# Work to be completed:
Would you output, exactly as written, the line with "участия в олимпиаде" and all lines after it to the end of the data below, and no others?

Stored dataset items

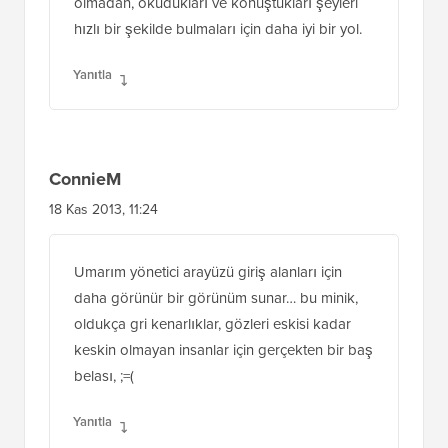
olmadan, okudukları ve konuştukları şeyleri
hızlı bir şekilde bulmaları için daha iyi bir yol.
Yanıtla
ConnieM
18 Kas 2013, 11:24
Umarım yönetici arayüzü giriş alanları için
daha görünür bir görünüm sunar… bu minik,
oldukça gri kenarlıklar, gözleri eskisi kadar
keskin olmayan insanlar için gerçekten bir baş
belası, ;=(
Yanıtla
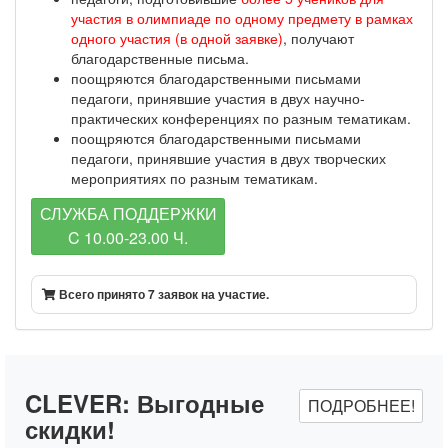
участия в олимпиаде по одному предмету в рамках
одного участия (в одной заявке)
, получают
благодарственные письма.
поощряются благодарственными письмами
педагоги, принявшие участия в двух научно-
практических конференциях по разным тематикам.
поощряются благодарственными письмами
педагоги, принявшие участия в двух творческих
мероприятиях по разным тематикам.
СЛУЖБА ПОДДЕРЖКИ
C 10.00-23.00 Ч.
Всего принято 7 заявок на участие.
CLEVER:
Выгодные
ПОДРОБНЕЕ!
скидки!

# Solution to the problem:
участия в олимпиаде по одному предмету в рамках
одного участия (в одной заявке)
, получают
благодарственные письма.
поощряются благодарственными письмами
педагоги, принявшие участия в двух научно-
практических конференциях по разным тематикам.
поощряются благодарственными письмами
педагоги, принявшие участия в двух творческих
мероприятиях по разным тематикам.
СЛУЖБА ПОДДЕРЖКИ
C 10.00-23.00 Ч.
Всего принято 7 заявок на участие.
CLEVER:
Выгодные
ПОДРОБНЕЕ!
скидки!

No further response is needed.